Number of registers R. It is impossible to write a good inner loop without making some assumption about the number R of CPU registers, so this is one of the four parameters in my model of workstation memory. Nominally, R = 8.

Let us assume that each element  $x_{ij}$  occupies one machine word, and that the data is optimally arranged for dense computation. This gives me enough information to choose appropriate values for the tuning parameters discussed above:  $d_u = 1$ ,  $d_v = 1$ , c = 2, and  $d_k = 1$ . Each invocation of the resulting kernel would execute  $c^2 = 4$  mul-adds on data in five CPU registers, namely four entries from x, and one summation variable s. Note that it is inappropriate to evaluate g(v, i) in fully-optimized code for the CPU kernel: the kernel should not be called at all unless |g(v, i)| = c for all i in the range  $c(u'-1) < i \leq c(u' + d_u - 1)$ . A more-general "boundary case" code should be called if 0 < |g(v, i)| < c for any i; such cases will arise, infrequently, if the data is very-nearly optimally arranged. During debugging, however, I do include an evaluation of g() in the kernel. If |g(v, i)| < c, then my kernel code will issue a message to a debugging trace. Capacity parameter  $\delta$ . It is impossible to write a memory-efficient code without considering capacity constraints in all layers. In my model, layer h in the memory hierarchy has capacity

$$C_h = R C_{h-1}^{\delta} \tag{8}$$

Layer h = 1 is the register layer:  $C_1 = R$ . Nominally,  $\delta = 3/2$ .
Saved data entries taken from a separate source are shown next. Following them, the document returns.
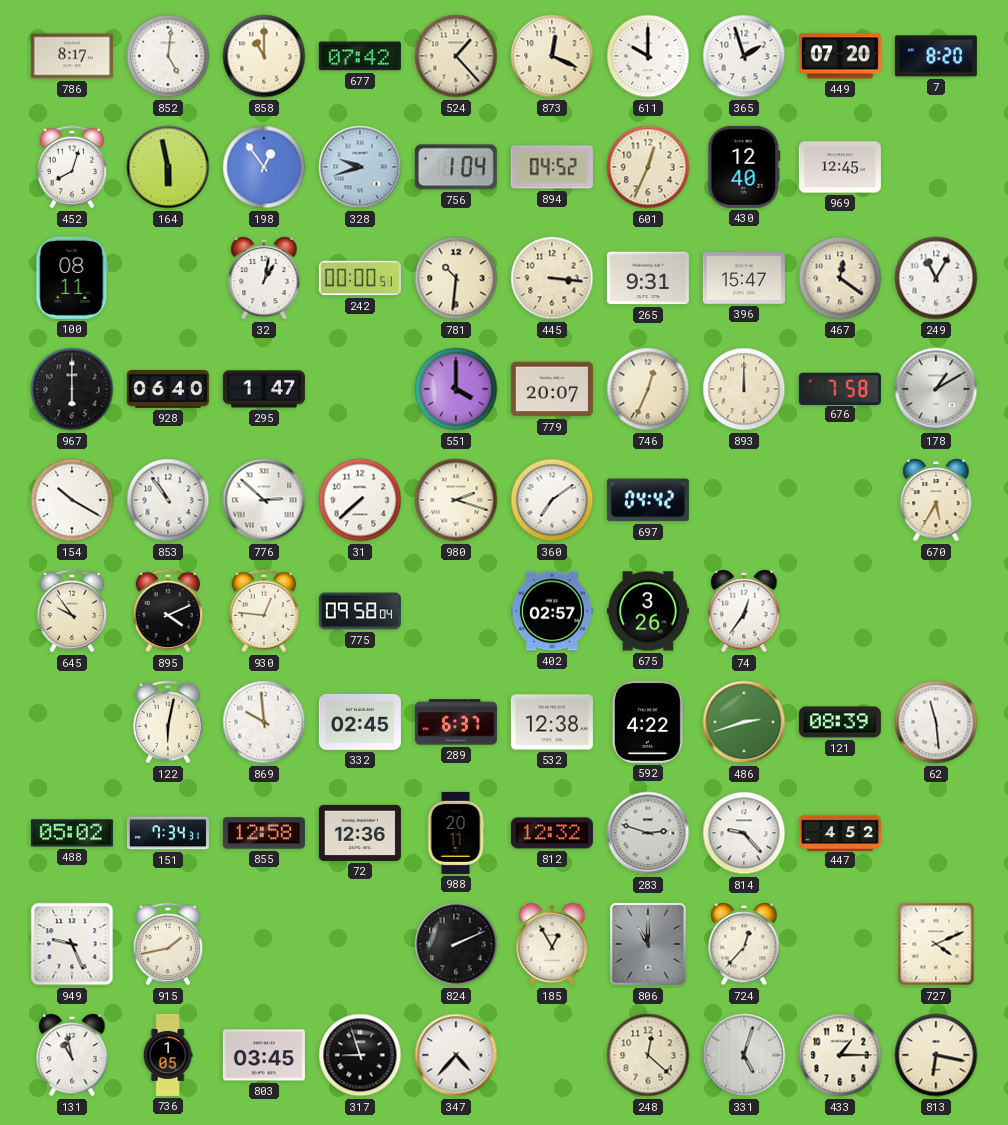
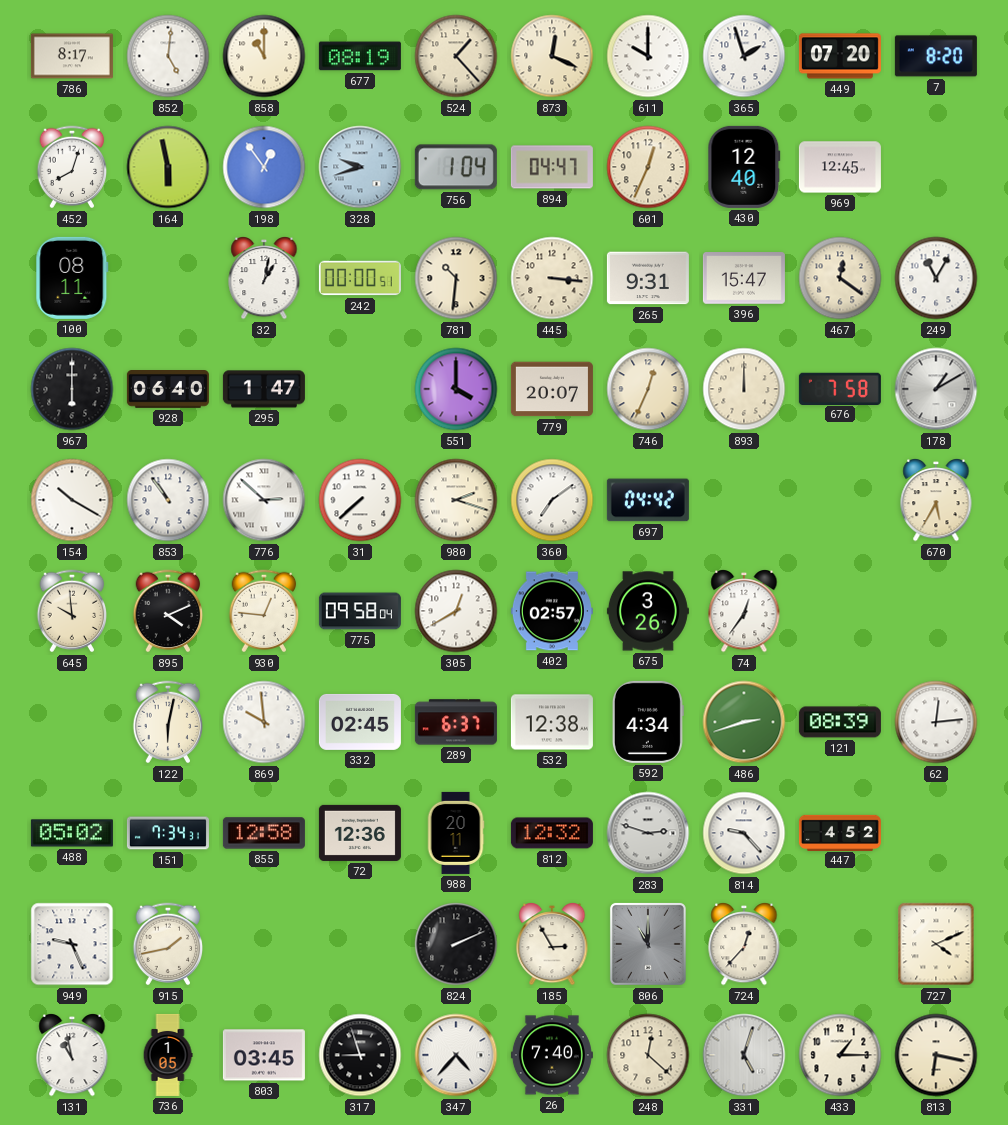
677: 07:42 -> 08:19
894: 04:52 -> 04:47
645: 9:54 -> 9:59
305: none -> 12:40
592: 4:22 -> 4:34
62: 11:29 -> 12:14
185: 12:55 -> 2:55
26: none -> 7:40
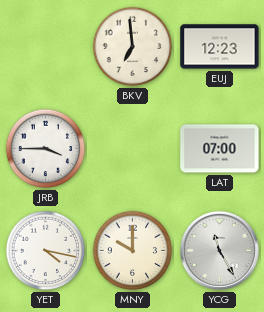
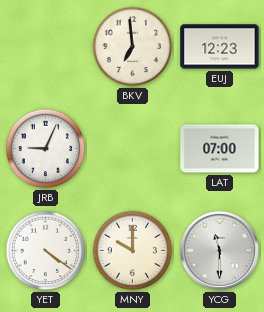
JRB: 3:45 -> 9:04
YET: 4:17 -> 4:21
YCG: 11:25 -> 11:30
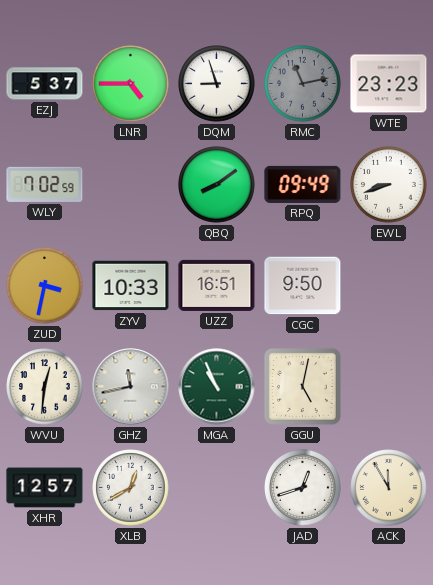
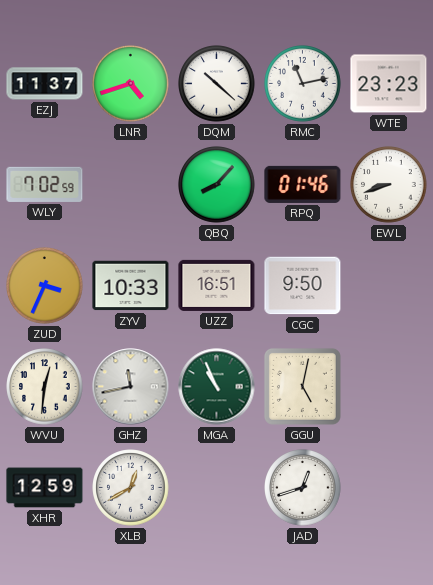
EZJ: 5:37 -> 11:37
LNR: 4:45 -> 4:42
DQM: 8:57 -> 10:22
RMC dial: grey -> white
QBQ: 8:09 -> 8:07
RPQ: 09:49 -> 01:46
ZUD: 3:32 -> 3:34
XHR: 12:57 -> 12:59
ACK: 11:55 -> none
Note that I have defined  $C_0 = 1$  and  $C_{-1} = (1/R)^{1/\delta}$ . These capacities do not correspond to any layer in memory, but they are useful in theoretical derivations later in this paper.

| Layer | Name                  | Capacity    |
|-------|-----------------------|-------------|
| 1     | Register              | 8           |
| 2     | Primary cache         | 181         |
| 3     | Secondary cache       | 19484       |
| 4     | $\operatorname{RAM}$  | $2.2E{+}07$ |
| 5     | $\operatorname{Disk}$ | 8.1E + 11   |
| 6     | Tape                  | 5.9E + 18   |

Table 1: Layer capacities for R = 8,  $\delta = 3/2$ .

Table 1 lists the nominal capacities in my memory hierarchy, in units of machine words. The technologically-aware reader will note that my nominal register and cache capacities are conservative estimates of the space that will be available to any running process on any workstation. At the time of this writing (late 1996), however, my nominal RAM capacity is not available to processes running on lightly-configured or heavily-loaded desktop systems. If you want to design code that will run well on such a system, I suggest you design somewhat more conservatively. For example, at  $\delta = 1.4$  and R = 8, the RAM capacity in my model drops dramatically, to  $C_4 = 2.5$  Mwords. (Of course, only highly-local algorithms will run efficiently if given such a small RAM footprint.)

My nominal model is also slightly futuristic with respect to disk capacities. Most desktop systems in late 1996 can provide only  $10^9$  words of disk space to a running process, not the  $0.81 \times 10^{12}$  words asserted in Table 1. Furthermore, somewhat less than  $10^8$  words is available in virtual memory on most systems, as typically configured; larger memory footprints would have to be "simulated" with some sort of API that "extends" virtual memory into the disk-based file system and even to a tape library, if present. Such an API is currently under development in my research group.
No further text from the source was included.